Will Chelsea be comfortable enough to play the waiting game?

It’s fair to say that Chelsea haven’t quite found their feet under Frank Lampard’s management yet, but there are some encouraging signs. Mason Mount and Tammy Abraham have taken the opportunity given to them and turned in some great early performances to really stake a claim for regular first team football. Mateo Kovacic and Jorginho both look to have been given licence to be far more adventurous with the ball and to play higher up the pitch. When they are attacking a side and going forward with the ball, Chelsea do look capable of both creating chances and finishing them, if Tammy can keep his confidence up.

However, there are still teething problems at the back. While Lampard was clearly comfortable letting David Luiz leave on deadline day, you can bet your bottom dollar that Chelsea would have been looking to bring in a replacement had they been able to. Kurt Zouma has returned after two seasons out on loan to try and reclaim his place in the side. Before his ACL injury, Zouma was looking like the future of the Chelsea defence, but that injury really hit him hard and he’s struggled to force his way back into contention. Now, he has the chance to make one of the centre-back spots his own and he has to take it. Yes, he scored an own goal against Sheffield United that cost us all three points but I don’t put the blame squarely on his shoulders, and nor should anyone else. The fact of the matter is that Chelsea, as they often did last season, did not properly re-engage after the break, quickly conceded and were on the back foot for the rest of the half. To be honest, Chelsea were lucky to have been 2-0 up as it was through defensive errors that the Blades had conceded those two goals in the first half. It was a case of naivety for the young lads and lack of game management to see out the game.

And that speaks of Lampard’s lack of experience as a manager in the Premier League and as a manager in general.

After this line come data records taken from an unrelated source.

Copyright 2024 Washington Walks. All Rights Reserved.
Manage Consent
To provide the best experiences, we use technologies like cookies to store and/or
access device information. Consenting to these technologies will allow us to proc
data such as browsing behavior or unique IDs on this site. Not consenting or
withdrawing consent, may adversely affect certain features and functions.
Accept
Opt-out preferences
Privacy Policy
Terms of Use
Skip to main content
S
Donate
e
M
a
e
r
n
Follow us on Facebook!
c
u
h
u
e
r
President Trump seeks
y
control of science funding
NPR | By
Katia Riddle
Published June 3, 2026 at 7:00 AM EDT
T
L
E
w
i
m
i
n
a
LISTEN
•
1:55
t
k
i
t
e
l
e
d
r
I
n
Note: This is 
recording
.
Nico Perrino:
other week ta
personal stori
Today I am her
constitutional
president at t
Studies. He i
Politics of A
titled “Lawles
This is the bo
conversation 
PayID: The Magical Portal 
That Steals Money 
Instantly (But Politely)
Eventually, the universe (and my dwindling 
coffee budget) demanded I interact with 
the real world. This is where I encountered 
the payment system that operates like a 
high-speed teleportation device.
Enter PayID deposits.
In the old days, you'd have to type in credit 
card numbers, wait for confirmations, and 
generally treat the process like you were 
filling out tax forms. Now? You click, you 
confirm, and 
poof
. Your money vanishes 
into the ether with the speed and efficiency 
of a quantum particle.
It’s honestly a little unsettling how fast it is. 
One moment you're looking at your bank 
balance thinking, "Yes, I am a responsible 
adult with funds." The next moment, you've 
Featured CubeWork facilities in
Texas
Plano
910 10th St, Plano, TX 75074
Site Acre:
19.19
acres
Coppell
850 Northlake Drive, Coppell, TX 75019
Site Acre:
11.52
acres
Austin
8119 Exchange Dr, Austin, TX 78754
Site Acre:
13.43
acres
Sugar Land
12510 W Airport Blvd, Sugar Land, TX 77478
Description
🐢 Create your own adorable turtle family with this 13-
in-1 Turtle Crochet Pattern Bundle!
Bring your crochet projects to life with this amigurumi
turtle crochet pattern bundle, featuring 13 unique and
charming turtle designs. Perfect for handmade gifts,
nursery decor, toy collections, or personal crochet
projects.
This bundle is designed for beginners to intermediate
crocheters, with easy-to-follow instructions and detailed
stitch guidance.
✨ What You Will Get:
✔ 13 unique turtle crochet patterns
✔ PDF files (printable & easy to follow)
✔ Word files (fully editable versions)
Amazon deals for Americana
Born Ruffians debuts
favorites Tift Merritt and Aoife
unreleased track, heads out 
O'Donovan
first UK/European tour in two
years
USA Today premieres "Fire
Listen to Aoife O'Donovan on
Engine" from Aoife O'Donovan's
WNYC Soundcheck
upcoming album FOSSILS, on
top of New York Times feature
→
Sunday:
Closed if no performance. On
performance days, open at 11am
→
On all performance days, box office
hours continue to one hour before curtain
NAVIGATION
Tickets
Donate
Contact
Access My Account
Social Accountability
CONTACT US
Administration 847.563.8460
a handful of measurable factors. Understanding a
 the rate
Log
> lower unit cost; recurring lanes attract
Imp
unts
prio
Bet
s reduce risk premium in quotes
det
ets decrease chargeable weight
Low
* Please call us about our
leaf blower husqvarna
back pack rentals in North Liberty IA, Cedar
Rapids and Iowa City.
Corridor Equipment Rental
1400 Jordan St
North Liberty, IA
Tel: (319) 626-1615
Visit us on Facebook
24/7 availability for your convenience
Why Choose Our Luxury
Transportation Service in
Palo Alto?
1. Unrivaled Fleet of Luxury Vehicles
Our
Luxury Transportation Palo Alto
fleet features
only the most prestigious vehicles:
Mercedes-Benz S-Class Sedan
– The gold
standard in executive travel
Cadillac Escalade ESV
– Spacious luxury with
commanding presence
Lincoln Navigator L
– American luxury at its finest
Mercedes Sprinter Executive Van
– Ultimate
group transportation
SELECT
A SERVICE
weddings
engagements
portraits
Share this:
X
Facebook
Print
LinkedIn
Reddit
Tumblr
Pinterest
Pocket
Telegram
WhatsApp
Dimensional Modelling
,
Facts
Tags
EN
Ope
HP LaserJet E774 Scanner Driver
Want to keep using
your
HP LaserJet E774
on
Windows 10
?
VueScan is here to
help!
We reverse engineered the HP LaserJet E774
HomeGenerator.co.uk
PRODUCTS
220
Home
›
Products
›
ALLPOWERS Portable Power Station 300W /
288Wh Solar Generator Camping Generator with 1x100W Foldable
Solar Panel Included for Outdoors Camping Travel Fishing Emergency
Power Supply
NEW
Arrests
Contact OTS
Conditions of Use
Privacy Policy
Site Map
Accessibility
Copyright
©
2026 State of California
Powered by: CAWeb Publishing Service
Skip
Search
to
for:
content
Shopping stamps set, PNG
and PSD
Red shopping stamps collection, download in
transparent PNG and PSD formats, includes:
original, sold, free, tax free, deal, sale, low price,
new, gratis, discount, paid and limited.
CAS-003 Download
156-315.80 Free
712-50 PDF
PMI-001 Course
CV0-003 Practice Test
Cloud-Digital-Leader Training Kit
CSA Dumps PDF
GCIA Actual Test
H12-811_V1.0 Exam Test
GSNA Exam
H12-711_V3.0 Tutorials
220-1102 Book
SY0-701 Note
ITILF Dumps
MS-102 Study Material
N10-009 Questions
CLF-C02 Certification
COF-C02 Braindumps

With 70 minutes on the clock, still 2-1 up, most managers would have probably taken off an attacking player and shifted to a more defensive strategy to get over the line and win the game. Lampard is learning in this process too, and the fans and the board will need to be patient. This is not going to give us instant success. Chelsea managers in the past have been able to come in, make three or four signings and immediately challenge for trophies, Jose Mourinho, Antonio Conte, Carlo Ancelotti and Maurizio Sarri all won major trophies in their first season in charge (as it turned out, last season was Maurizio Sarri’s only season in charge). Chelsea have also won four trophies while a caretaker manager was in charge.

But that is not going to be the case this season. Lampard is having to do the one thing no other Chelsea manager has had to do, and that the fans have been crying out for them to do, in the whole of the Abramovich era. Rely on the academy players to make the jump to the first team. That said, a lot of the excess fat has been trimmed from the squad; players that would have previously gone out on loan (again) have been sold and fringe first team players have been sent out on loan in favour on the younger players Frank is keen to bring into the setup.

And the international break could actually work in Chelsea’s favour. With no fixtures for the best part of two weeks, Frank and his staff can work with the players who aren’t on international duty on the tactics and mindset throughout games to put an end to the defensive leaks. It is also worth noting that a number of key first team players will be returning from injury after the international break and that the lineups named so far this season have not been our strongest. Antonio Rudiger, Pedro and N’Golo Kante are all in contention to be involved against Wolves on the 14th and Lampard’s hand will be further strengthened by the return of both Callum Hudson-Odoi and Ruben Loftus-Cheek later on in September and October. Reece James is set to return sometime in the next month or so as well and there are rumours that he will go straight into the side ahead of Cesar Azpiliceuta, who has not started the season well. That is a shame because Cesar has been so reliable for Chelsea for so long, but teams are starting to target Chelsea’s right hand side as a weakness. With such a number of players to come back into the first team, Chelsea will only get stronger in squad depth and quality of players available.

Chelsea have got a run of games at Stamford Bridge after the international break, and they need to use that as motivation. To stay unbeaten at home and start to build a more solid base to move forward. From the five games we have seen from Frank Lampard’s Chelsea, there is something well worth developing. The players, particularly in midfield seem to be liberated from Sarri’s strict edicts to keep the ball. Both Jorginho and Mateo Kovacic have looked far more dynamic in the five games they’ve played this season than the whole of last season, and Mason Mount and Tammy Abraham have shown they have the quality to trouble Premier League defences. If Frank and his team can find a way to properly manage the periods of the game where Chelsea don’t have the intensity up and aren’t pushing forward and to see the game out, then I really think they could challenge Liverpool and Manchester City for the big trophies. But it won’t be this season.